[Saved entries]
***

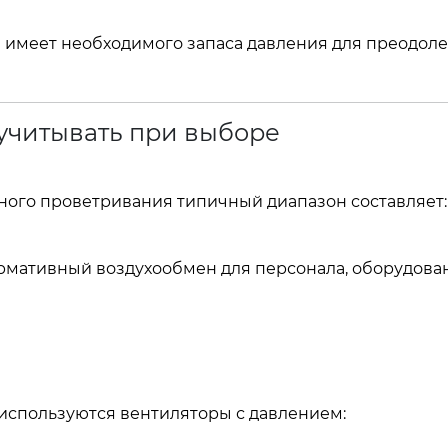
не имеет необходимого запаса давления для преодол
учитывать при выборе
ного проветривания типичный диапазон составляет:
рмативный воздухообмен для персонала, оборудова
используются вентиляторы с давлением:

***

The problem:
Reproduce every record above exactly, but leave out the pictures.

Solution below:
не имеет необходимого запаса давления для преодол
учитывать при выборе
ного проветривания типичный диапазон составляет:
рмативный воздухообмен для персонала, оборудова
используются вентиляторы с давлением:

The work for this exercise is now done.